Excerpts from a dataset
=======

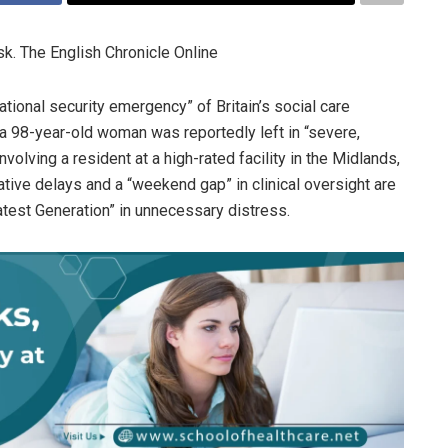
k. The English Chronicle Online
ational security emergency” of Britain’s social care
a 98-year-old woman was reportedly left in “severe,
volving a resident at a high-rated facility in the Midlands,
ative delays and a “weekend gap” in clinical oversight are
test Generation” in unnecessary distress.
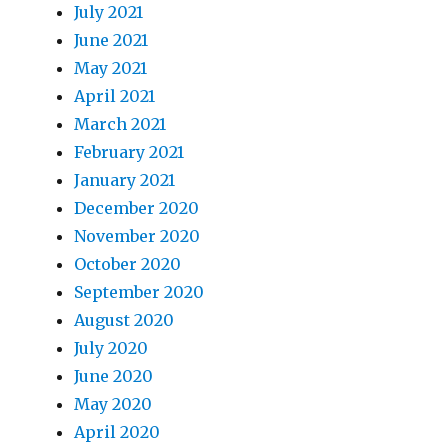
July 2021
June 2021
May 2021
April 2021
March 2021
February 2021
January 2021
December 2020
November 2020
October 2020
September 2020
August 2020
July 2020
June 2020
May 2020
April 2020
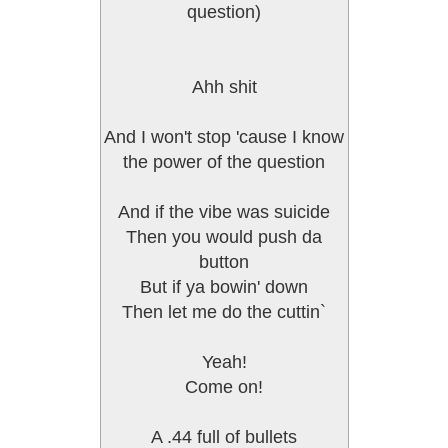
question)
Ahh shit
And I won't stop 'cause I know
the power of the question
And if the vibe was suicide
Then you would push da
button
But if ya bowin' down
Then let me do the cuttin`
Yeah!
Come on!
A .44 full of bullets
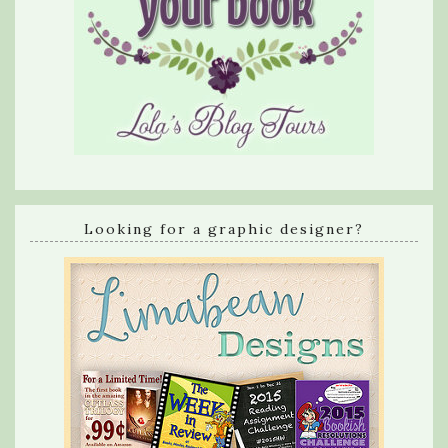
Looking for a graphic designer?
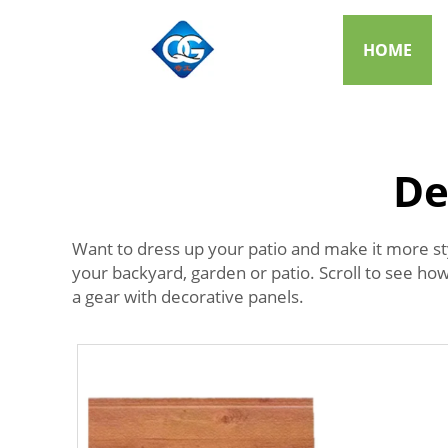
HOME
De
Want to dress up your patio and make it more st
your backyard, garden or patio. Scroll to see ho
a gear with decorative panels.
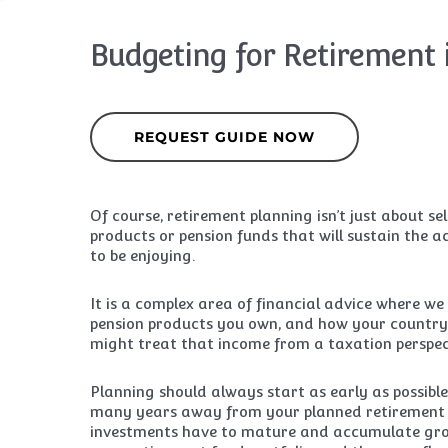
Budgeting for Retirement 
REQUEST GUIDE NOW
Of course, retirement planning isn’t just about s
products or pension funds that will sustain the ac
to be enjoying.
It is a complex area of financial advice where we 
pension products you own, and how your country
might treat that income from a taxation perspec
Planning should always start as early as possible
many years away from your planned retirement 
investments have to mature and accumulate gro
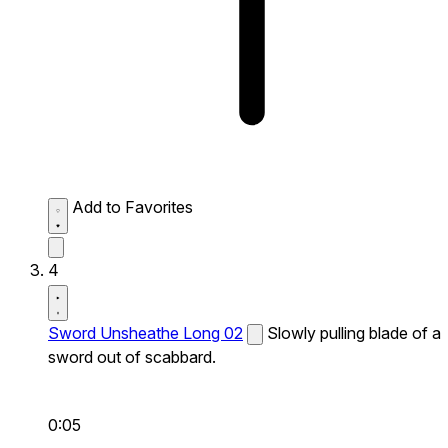
Add to Favorites
4
Sword Unsheathe Long 02
Slowly pulling blade of a
sword out of scabbard.
0:05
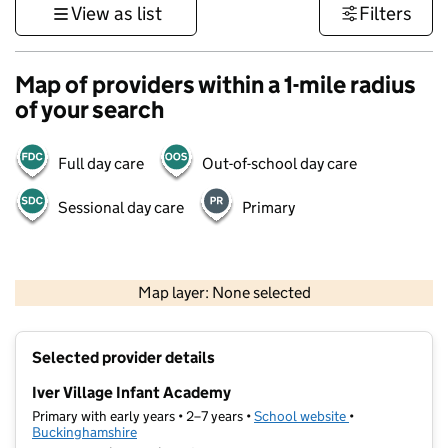
View as list
Filters
Map of providers within a 1-mile radius
of your search
Full day care
Out-of-school day care
Sessional day care
Primary
500 m
3000 ft
Map layer: None selected
Contains OS data © Crown copyright and database rights 2026
+
Selected provider details
−
Iver Village Infant Academy
Primary with early years • 2–7 years •
School website
(opens in new ta
•
Buckinghamshire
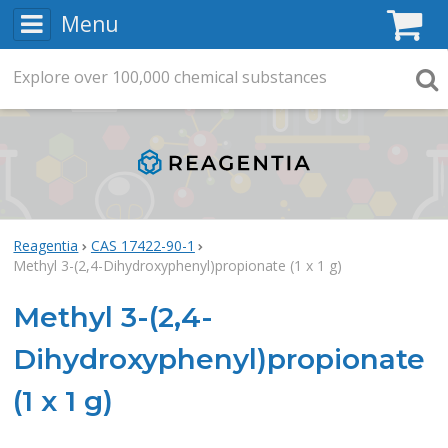
Menu
C
Explore
Search
over
100,000
chemical substances
Searc
Reagentia
CAS 17422-90-1
Methyl 3-(2,4-Dihydroxyphenyl)propionate (1 x 1 g)
Methyl 3-(2,4-
Dihydroxyphenyl)propionate
(1 x 1 g)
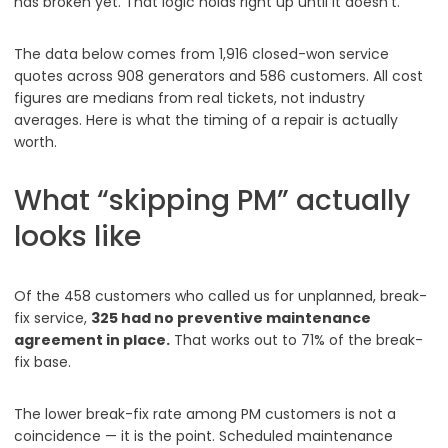
has broken yet. That logic holds right up until it doesn’t.
The data below comes from 1,916 closed-won service
quotes across 908 generators and 586 customers. All cost
figures are medians from real tickets, not industry
averages. Here is what the timing of a repair is actually
worth.
What “skipping PM” actually
looks like
Of the 458 customers who called us for unplanned, break-
fix service,
325 had no preventive maintenance
agreement in place.
That works out to 71% of the break-
fix base.
The lower break-fix rate among PM customers is not a
coincidence — it is the point. Scheduled maintenance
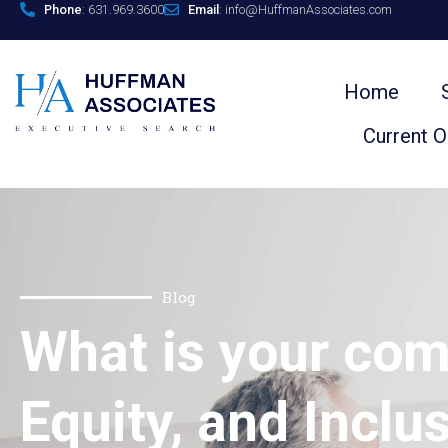
Phone
: 631.969.3600
Email
: info@HuffmanAssociates.com
Home
Current 
Blog
What is your com
Equity, and Inclu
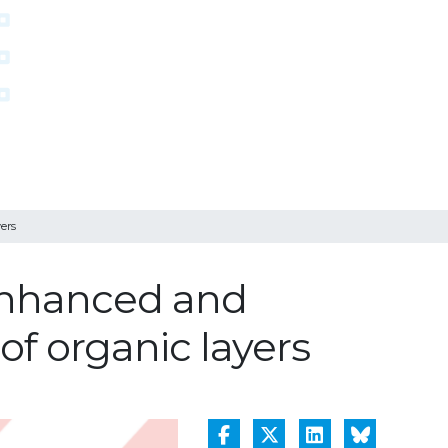
ers
-enhanced and
of organic layers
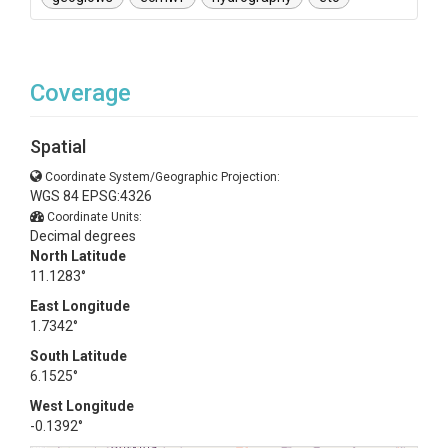
Coverage
Spatial
Coordinate System/Geographic Projection:
WGS 84 EPSG:4326
Coordinate Units:
Decimal degrees
North Latitude
11.1283°
East Longitude
1.7342°
South Latitude
6.1525°
West Longitude
-0.1392°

=======

What you will do:
Reproduce the lines above starting at the one with "August 2020" and ending at the one with "School website", both included, exactly and with no pictures.

Answer section:
August 2020
July 2020
June 2020
May 2020
April 2020
question)
Ahh shit
And I won't stop 'cause I know
the power of the question
And if the vibe was suicide
Then you would push da
button
But if ya bowin' down
Then let me do the cuttin`
Yeah!
Come on!
A .44 full of bullets
Looking for a graphic designer?
HOME
De
Want to dress up your patio and make it more st
your backyard, garden or patio. Scroll to see ho
a gear with decorative panels.
Budgeting for Retirement 
REQUEST GUIDE NOW
Of course, retirement planning isn’t just about s
products or pension funds that will sustain the ac
to be enjoying.
It is a complex area of financial advice where we 
pension products you own, and how your country
might treat that income from a taxation perspec
Planning should always start as early as possible
many years away from your planned retirement 
investments have to mature and accumulate gro
Add to Favorites
4
Sword Unsheathe Long 02
Slowly pulling blade of a
sword out of scabbard.
0:05
View as list
Filters
Map of providers within a 1-mile radius
of your search
Full day care
Out-of-school day care
Sessional day care
Primary
500 m
3000 ft
Map layer: None selected
Contains OS data © Crown copyright and database rights 2026
+
Selected provider details
−
Iver Village Infant Academy
Primary with early years • 2–7 years •
School website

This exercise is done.